1. Tag: Anfahrt nach Brixen und Aufstieg zur Plose-Hütte (2.446m)

Bereits seit einiger Zeit habe ich mich gedanklich mit den Dolomiten-Weitwanderwegen beschäftigt und es ist einer meiner Träume, auf einem dieser Wege zu gehen, Entfernungen zurückzulegen, unterwegs zu sein.

Viel Planung ist dem Beginn dieser Wanderung vorausgegangen, viele Zweifel, Unwägbarkeiten, aber jetzt, am 10.08. wird langsam zur Realität, was bisher nur in meinem Kopf existierte.

Dank meiner Mutter, die bei meinem Sohn bleibt, werden diese Tage erst möglich sein.

Begleiten wird mich meine Freundin Jutta, die ganz spontan, aber sehr konsequent zugesagt hat.

Mein Rucksack wiegt 11 Kg, es geht, ich glaube gut gepackt zu haben.

Mit dem Zug fahren wir über den Brenner und bald ist unser Ziel Brixen erreicht. Kurz nach unserer dortigen Ankunft erwischen wir einen Bus, der uns zur Plose-Seilbahn bringt.

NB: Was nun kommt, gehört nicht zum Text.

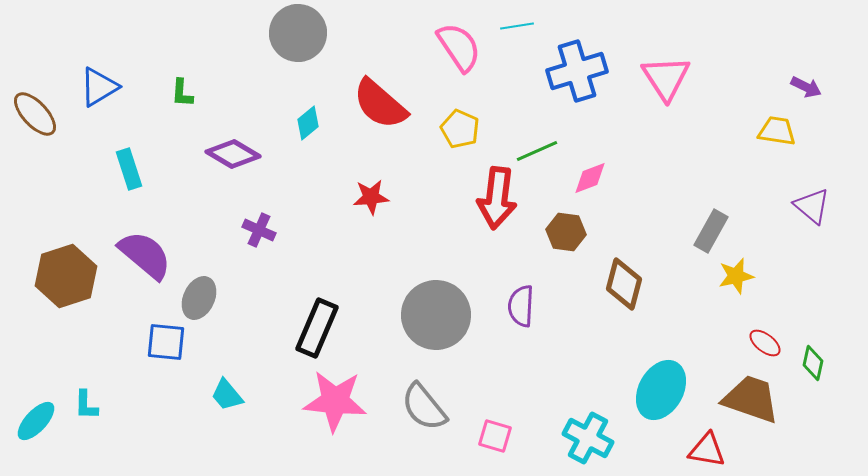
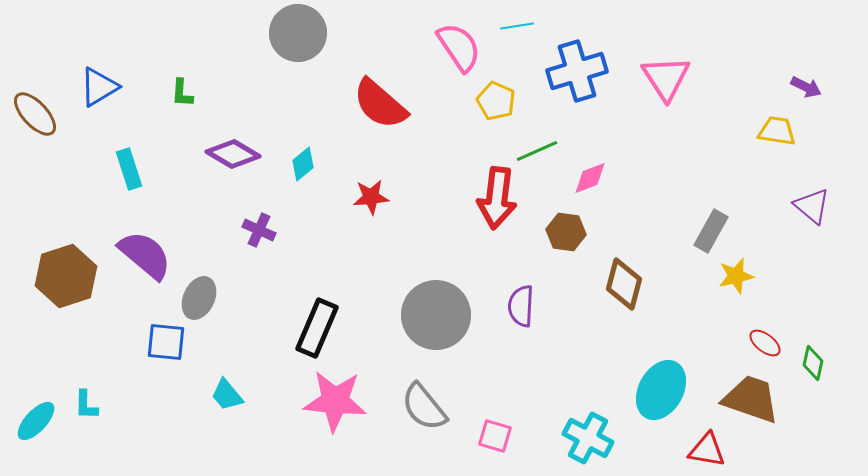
cyan diamond at (308, 123): moved 5 px left, 41 px down
yellow pentagon at (460, 129): moved 36 px right, 28 px up
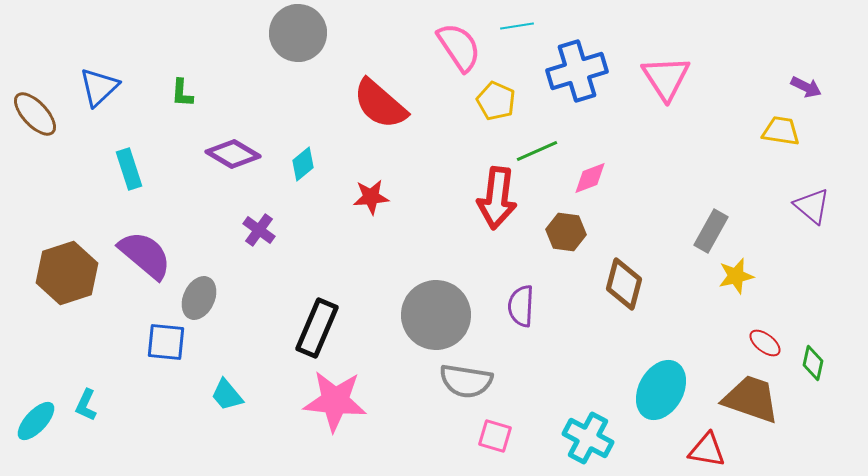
blue triangle at (99, 87): rotated 12 degrees counterclockwise
yellow trapezoid at (777, 131): moved 4 px right
purple cross at (259, 230): rotated 12 degrees clockwise
brown hexagon at (66, 276): moved 1 px right, 3 px up
cyan L-shape at (86, 405): rotated 24 degrees clockwise
gray semicircle at (424, 407): moved 42 px right, 26 px up; rotated 42 degrees counterclockwise
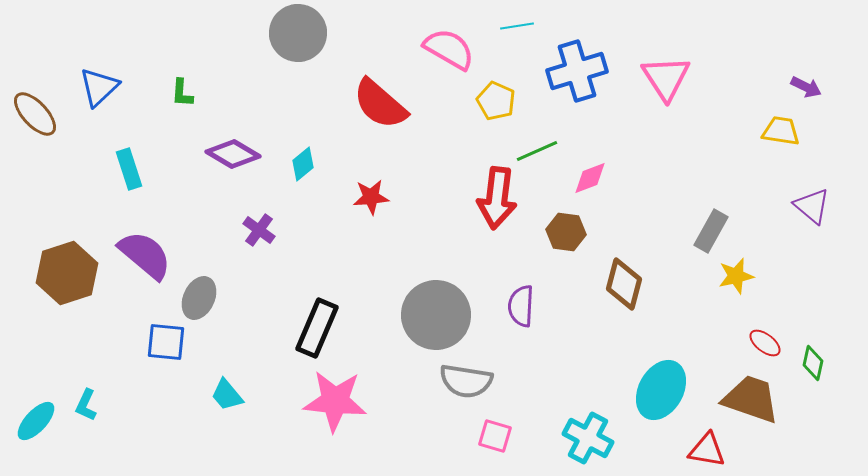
pink semicircle at (459, 47): moved 10 px left, 2 px down; rotated 26 degrees counterclockwise
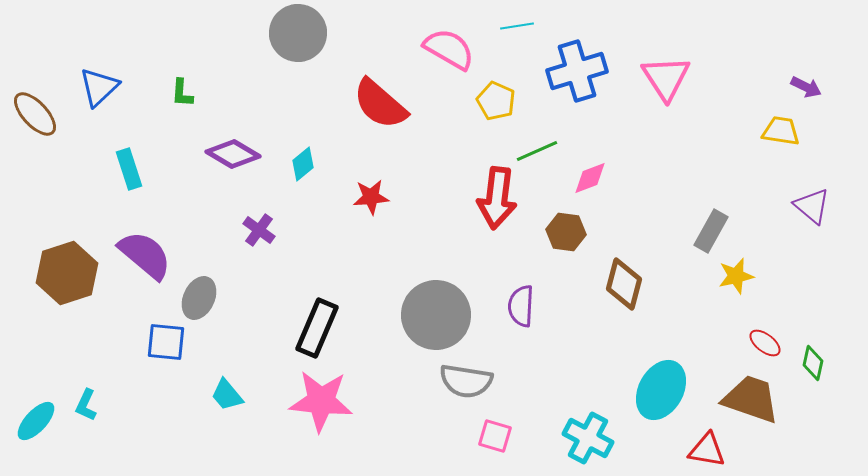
pink star at (335, 401): moved 14 px left
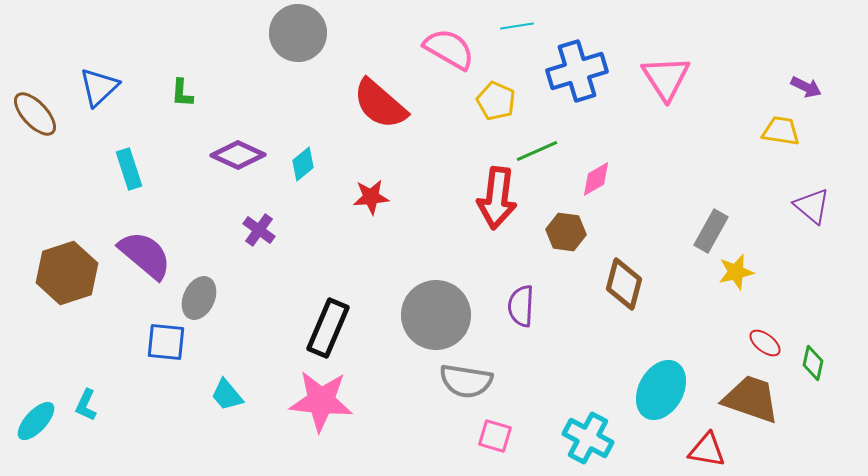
purple diamond at (233, 154): moved 5 px right, 1 px down; rotated 6 degrees counterclockwise
pink diamond at (590, 178): moved 6 px right, 1 px down; rotated 9 degrees counterclockwise
yellow star at (736, 276): moved 4 px up
black rectangle at (317, 328): moved 11 px right
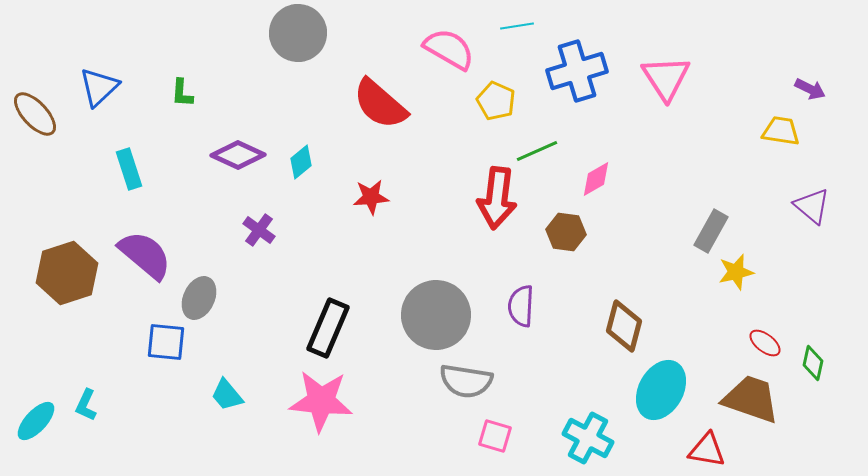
purple arrow at (806, 87): moved 4 px right, 2 px down
cyan diamond at (303, 164): moved 2 px left, 2 px up
brown diamond at (624, 284): moved 42 px down
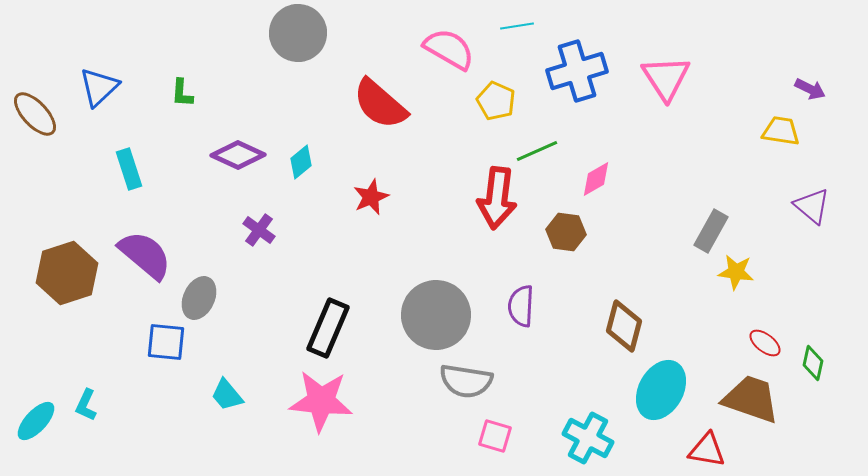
red star at (371, 197): rotated 18 degrees counterclockwise
yellow star at (736, 272): rotated 21 degrees clockwise
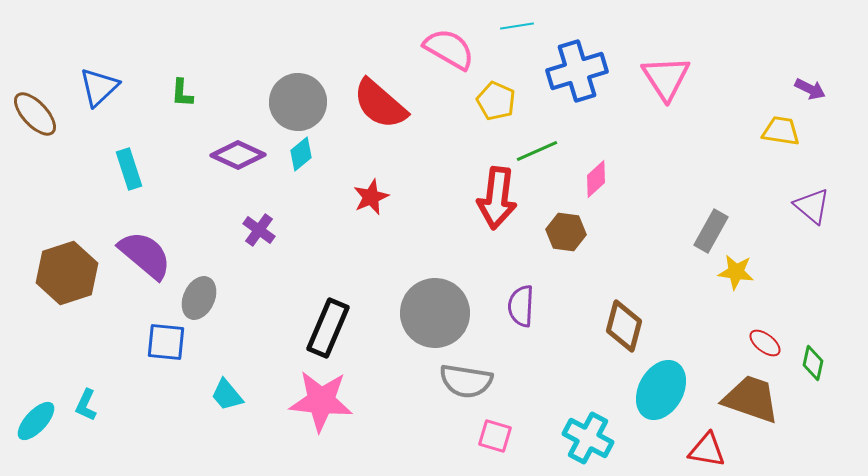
gray circle at (298, 33): moved 69 px down
cyan diamond at (301, 162): moved 8 px up
pink diamond at (596, 179): rotated 12 degrees counterclockwise
gray circle at (436, 315): moved 1 px left, 2 px up
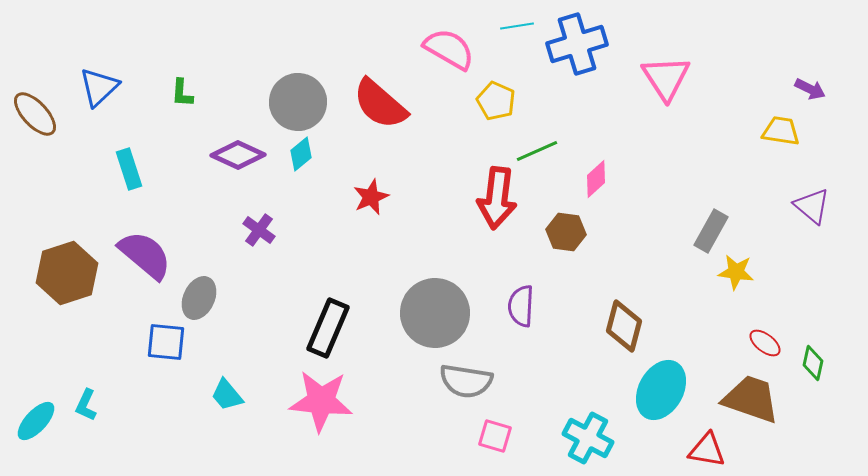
blue cross at (577, 71): moved 27 px up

Kurz vor Betriebsschluß fahren wir in einer „Einzel-Extra-Gondel“ in ca. 15 Minuten rauf nach Kreuztal (2.000m), wo wir ganz schnell in einer anderen Welt sind.

Es ist kalt, die Luft ist klar, heute Nachmittag hat es hier auch ein Gewitter gegeben und so ziehen wir erst mal Jacke und Stirnband an, bevor wir losgehen.

Nebelschwaden wabern, aber wir sehen zu den Aferer Geißeln, die beeindruckend weiß im Abendlicht leuchten.

Teilweise auf der Skipiste, teilweise auf Schafspfaden geht es flott dahin, mal umgibt uns der Nebel total und wir sehen gar nichts, dann hebt er sich wieder und wir können kurz hinunter nach Brixen sehen und auf der anderen Seite zu unserem Weiterweg.

Es sieht hier so ähnlich aus wie auf dem Wattles im Vinschgau.

Bald schon taucht die Hütte aus den Nebelschwaden auf, gerade rechtzeitig bevor ich meine Handschuhe auspacken muss.

Wir sind recht schnell gegangen, denn bereits nach gut einer Stunde stehen wir vor der Plose-Hütte (2.446m).

Als wir eintreten ist es warm und heimelig und ein sehr freundlicher Hüttenwirt bringt uns Apfelschorle und Tee.

Zu essen gibt es reichlich und gut und nach dem Essen sitzen wir bei Tee, Buch und Tagebuch noch ein wenig in der Stube, hören im Fernseher, dass das Wetter morgen gut werden wird und sehen, wie sich draußen der Abendhimmel zartrosa verfärbt und dann immer dunklere Schattierungen annimmt, Watteau hätte seine Freude gehabt. Der dazwischen immer wieder vorbeiziehende Nebel sorgt zusätzlich für Stimmung und wir sind froh, dieses Naturschauspiel von der warmen Hütte aus beobachten zu können.

Ich telefoniere mit zu Hause, Alles o.k. und im Fernsehen läuft „Ein Fall für Zwei“!!!